→ **What this task involves**
Please restate the entries verbatim. The copy should hold no pictures.

[Stored data]
━━━━━━━━━━━━━━━━━━━━
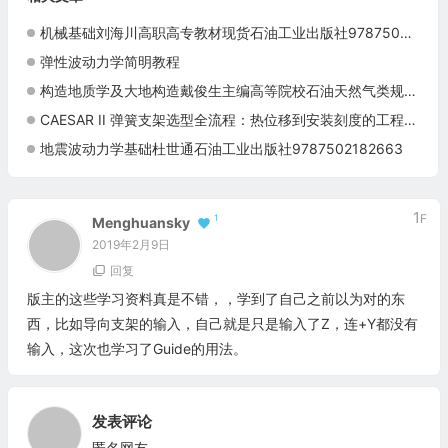
机械基础刘海川高职高专教材现货石油工业出版社9787502194796
弹性波动力学简明教程
构造地质学及大地构造戴俊生主编高等院校石油天然气类规划教材石油地质专业资源勘查专业考研本科正版现货9787502156114
CAESAR II 弹簧支架选型全流程：热位移到安装刻度的工程实践指南
地震波动力学基础杜世通石油工业出版社9787502182663
1
F
1
Menghuansky
2019年2月9日
回复
版主的这些学习资料真是不错，，学到了自己之前以为对的东
西，比如导向支架的输入，自己就是只是输入了Z，连+Y都没有
输入，这次也学习了Guide的用法。
发表评论
匿名网友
━━━━━━━━━━━━━━━━━━━━
→ **Answer for this exercise**
机械基础刘海川高职高专教材现货石油工业出版社9787502194796
弹性波动力学简明教程
构造地质学及大地构造戴俊生主编高等院校石油天然气类规划教材石油地质专业资源勘查专业考研本科正版现货9787502156114
CAESAR II 弹簧支架选型全流程：热位移到安装刻度的工程实践指南
地震波动力学基础杜世通石油工业出版社9787502182663
1
F
1
Menghuansky
2019年2月9日
回复
版主的这些学习资料真是不错，，学到了自己之前以为对的东
西，比如导向支架的输入，自己就是只是输入了Z，连+Y都没有
输入，这次也学习了Guide的用法。
发表评论
匿名网友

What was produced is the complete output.